What needs to be done
Transcribe the data that follows in full. Leave out the pictures.

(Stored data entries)
§ §

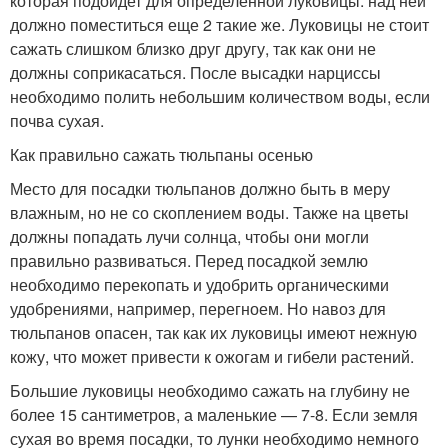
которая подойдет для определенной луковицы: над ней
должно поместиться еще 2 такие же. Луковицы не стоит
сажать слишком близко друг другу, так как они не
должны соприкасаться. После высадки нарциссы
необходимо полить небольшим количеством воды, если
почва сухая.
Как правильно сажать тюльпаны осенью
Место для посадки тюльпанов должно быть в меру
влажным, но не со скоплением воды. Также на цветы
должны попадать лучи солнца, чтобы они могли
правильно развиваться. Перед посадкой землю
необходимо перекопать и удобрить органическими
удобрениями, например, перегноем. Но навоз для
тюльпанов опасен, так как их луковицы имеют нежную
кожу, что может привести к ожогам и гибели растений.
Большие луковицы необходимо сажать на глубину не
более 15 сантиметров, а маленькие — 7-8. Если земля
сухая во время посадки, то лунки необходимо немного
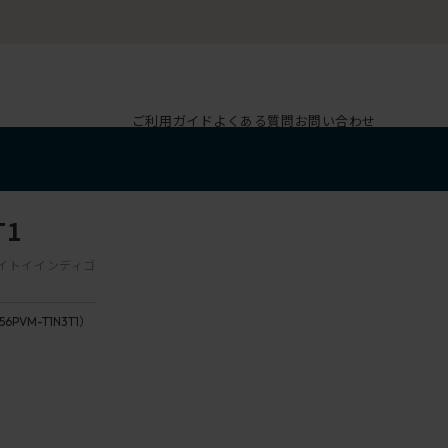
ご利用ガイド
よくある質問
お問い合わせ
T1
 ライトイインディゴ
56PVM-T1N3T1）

§ §

Answer space
которая подойдет для определенной луковицы: над ней
должно поместиться еще 2 такие же. Луковицы не стоит
сажать слишком близко друг другу, так как они не
должны соприкасаться. После высадки нарциссы
необходимо полить небольшим количеством воды, если
почва сухая.
Как правильно сажать тюльпаны осенью
Место для посадки тюльпанов должно быть в меру
влажным, но не со скоплением воды. Также на цветы
должны попадать лучи солнца, чтобы они могли
правильно развиваться. Перед посадкой землю
необходимо перекопать и удобрить органическими
удобрениями, например, перегноем. Но навоз для
тюльпанов опасен, так как их луковицы имеют нежную
кожу, что может привести к ожогам и гибели растений.
Большие луковицы необходимо сажать на глубину не
более 15 сантиметров, а маленькие — 7-8. Если земля
сухая во время посадки, то лунки необходимо немного
ご利用ガイド
よくある質問
お問い合わせ
T1
 ライトイインディゴ
56PVM-T1N3T1）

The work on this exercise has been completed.